• **EXERCISE DETAILS**
What lines below include the string "Liens"? Pick them out and copy them.

━━━ DATA PROVIDED

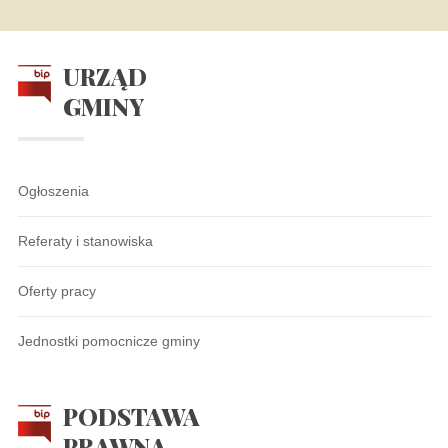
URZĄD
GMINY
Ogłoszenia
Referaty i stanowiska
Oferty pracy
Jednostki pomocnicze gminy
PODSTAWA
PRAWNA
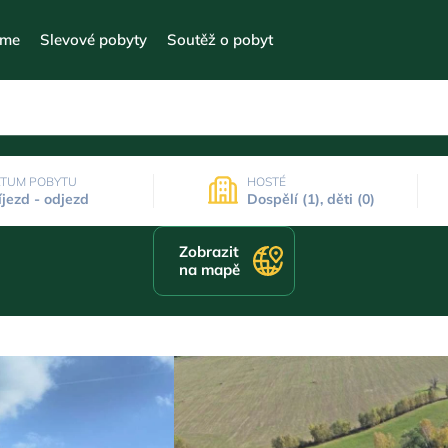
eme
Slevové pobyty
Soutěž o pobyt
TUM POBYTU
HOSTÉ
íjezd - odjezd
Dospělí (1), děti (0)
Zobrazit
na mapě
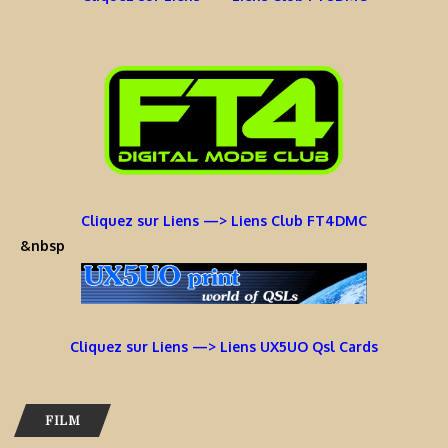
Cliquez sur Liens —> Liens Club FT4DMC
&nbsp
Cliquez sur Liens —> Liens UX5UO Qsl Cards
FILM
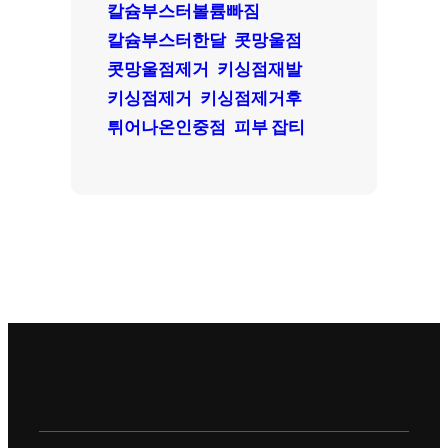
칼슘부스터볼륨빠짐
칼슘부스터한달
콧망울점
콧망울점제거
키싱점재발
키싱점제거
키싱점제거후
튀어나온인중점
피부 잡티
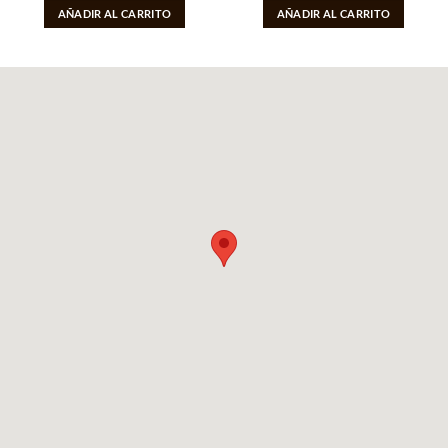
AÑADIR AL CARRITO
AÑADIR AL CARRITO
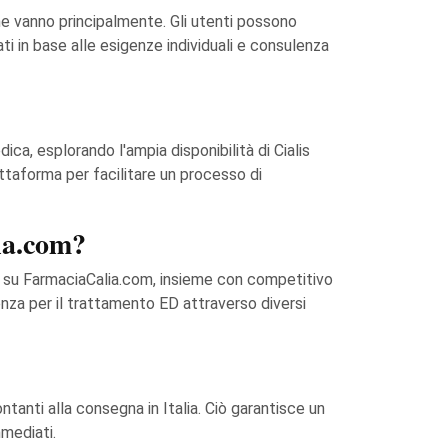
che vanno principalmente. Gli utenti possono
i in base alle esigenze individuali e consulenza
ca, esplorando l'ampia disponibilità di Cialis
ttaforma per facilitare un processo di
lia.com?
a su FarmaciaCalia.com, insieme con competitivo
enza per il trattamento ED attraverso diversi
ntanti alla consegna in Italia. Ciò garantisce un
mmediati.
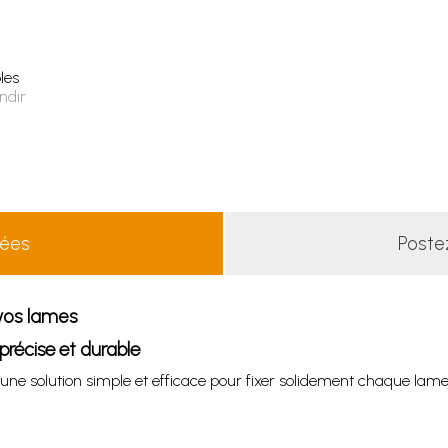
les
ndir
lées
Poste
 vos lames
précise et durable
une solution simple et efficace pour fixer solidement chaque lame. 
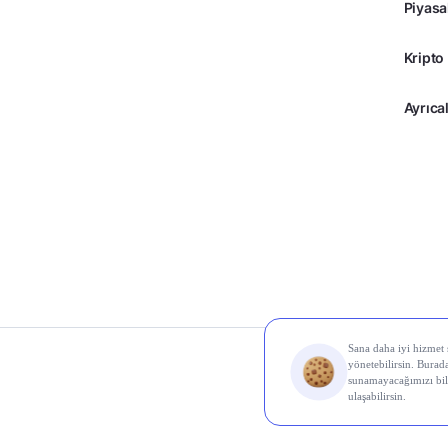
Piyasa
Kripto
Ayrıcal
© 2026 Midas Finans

━━━━━━

• **RESPONSE AREA**
Cliquez sur Liens —> Liens Club FT4DMC
Cliquez sur Liens —> Liens UX5UO Qsl Cards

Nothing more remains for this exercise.